■ **TRY IT**: Your answer must be a word-for-word copy of the listing below, minus its pictures.

■ **MATERIAL FOR THIS EXERCISE**:

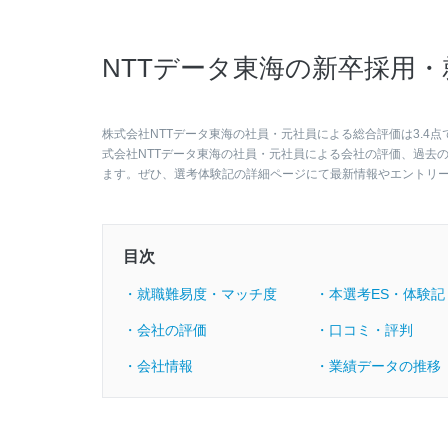
NTTデータ東海の新卒採用
株式会社NTTデータ東海の社員・元社員による総合評価は3.4
式会社NTTデータ東海の社員・元社員による会社の評価、過去
ます。ぜひ、選考体験記の詳細ページにて最新情報やエントリ
目次
・就職難易度・マッチ度
・本選考ES・体験記
・会社の評価
・口コミ・評判
・会社情報
・業績データの推移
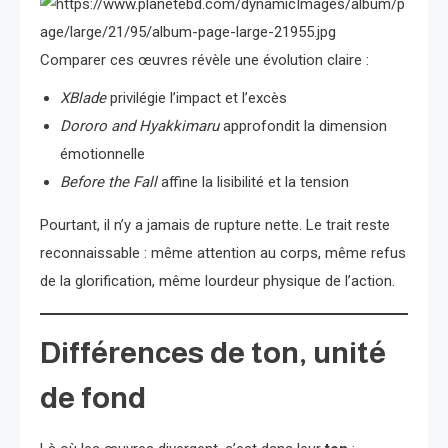
Comparer ces œuvres révèle une évolution claire :
XBlade
privilégie l’impact et l’excès
Dororo and Hyakkimaru
approfondit la dimension
émotionnelle
Before the Fall
affine la lisibilité et la tension
Pourtant, il n’y a jamais de rupture nette. Le trait reste
reconnaissable : même attention au corps, même refus
de la glorification, même lourdeur physique de l’action.
Différences de ton, unité
de fond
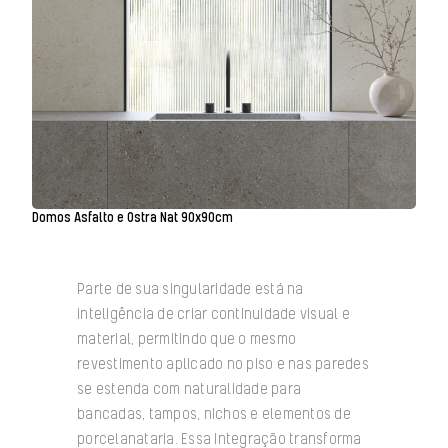
Domos Asfalto e Ostra Nat 90x90cm
Parte de sua singularidade está na
inteligência de criar continuidade visual e
material, permitindo que o mesmo
revestimento aplicado no piso e nas paredes
se estenda com naturalidade para
bancadas, tampos, nichos e elementos de
porcelanataria. Essa integração transforma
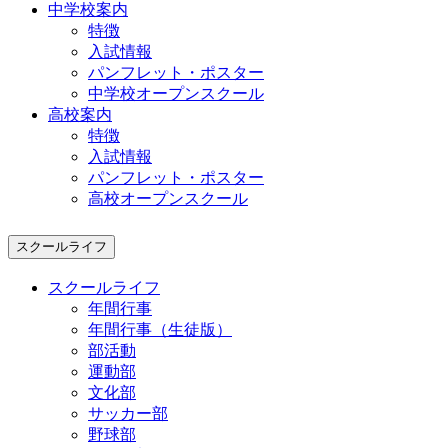
中学校案内
特徴
入試情報
パンフレット・ポスター
中学校オープンスクール
高校案内
特徴
入試情報
パンフレット・ポスター
高校オープンスクール
スクールライフ
スクールライフ
年間行事
年間行事（生徒版）
部活動
運動部
文化部
サッカー部
野球部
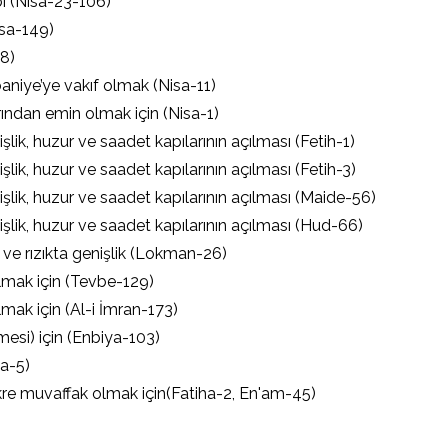
i (Nisa-23-106)
isa-149)
58)
niye’ye vakıf olmak (Nisa-11)
ından emin olmak için (Nisa-1)
lik, huzur ve saadet kapılarının açılması (Fetih-1)
lik, huzur ve saadet kapılarının açılması (Fetih-3)
şlik, huzur ve saadet kapılarının açılması (Maide-56)
şlik, huzur ve saadet kapılarının açılması (Hud-66)
 ve rızıkta genişlik (Lokman-26)
lmak için (Tevbe-129)
mak için (Al-i İmran-173)
esi) için (Enbiya-103)
a-5)
ükre muvaffak olmak için(Fatiha-2, En'am-45)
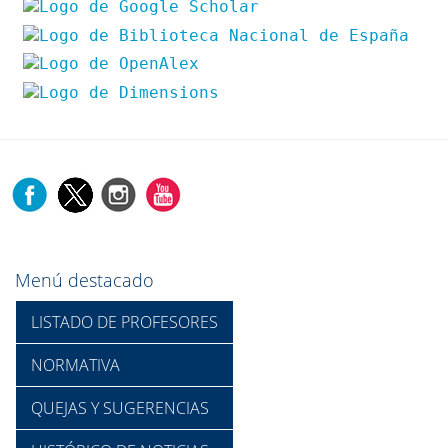
Menú destacado
LISTADO DE PROFESORES
NORMATIVA
QUEJAS Y SUGERENCIAS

■ **EXERCISE RESPONSE**:
NTTデータ東海の新卒採用
株式会社NTTデータ東海の社員・元社員による総合評価は3.4
式会社NTTデータ東海の社員・元社員による会社の評価、過去
ます。ぜひ、選考体験記の詳細ページにて最新情報やエントリ
目次
・就職難易度・マッチ度
・本選考ES・体験記
・会社の評価
・口コミ・評判
・会社情報
・業績データの推移
Comparer ces œuvres révèle une évolution claire :
XBlade
privilégie l’impact et l’excès
Dororo and Hyakkimaru
approfondit la dimension
émotionnelle
Before the Fall
affine la lisibilité et la tension
Pourtant, il n’y a jamais de rupture nette. Le trait reste
reconnaissable : même attention au corps, même refus
de la glorification, même lourdeur physique de l’action.
Différences de ton, unité
de fond
Domos Asfalto e Ostra Nat 90x90cm
Parte de sua singularidade está na
inteligência de criar continuidade visual e
material, permitindo que o mesmo
revestimento aplicado no piso e nas paredes
se estenda com naturalidade para
bancadas, tampos, nichos e elementos de
porcelanataria. Essa integração transforma
中学校案内
特徴
入試情報
パンフレット・ポスター
中学校オープンスクール
高校案内
特徴
入試情報
パンフレット・ポスター
高校オープンスクール
スクールライフ
スクールライフ
年間行事
年間行事（生徒版）
部活動
運動部
文化部
サッカー部
野球部
i (Nisa-23-106)
isa-149)
58)
niye’ye vakıf olmak (Nisa-11)
ından emin olmak için (Nisa-1)
lik, huzur ve saadet kapılarının açılması (Fetih-1)
lik, huzur ve saadet kapılarının açılması (Fetih-3)
şlik, huzur ve saadet kapılarının açılması (Maide-56)
şlik, huzur ve saadet kapılarının açılması (Hud-66)
 ve rızıkta genişlik (Lokman-26)
lmak için (Tevbe-129)
mak için (Al-i İmran-173)
esi) için (Enbiya-103)
a-5)
ükre muvaffak olmak için(Fatiha-2, En'am-45)
Menú destacado
LISTADO DE PROFESORES
NORMATIVA
QUEJAS Y SUGERENCIAS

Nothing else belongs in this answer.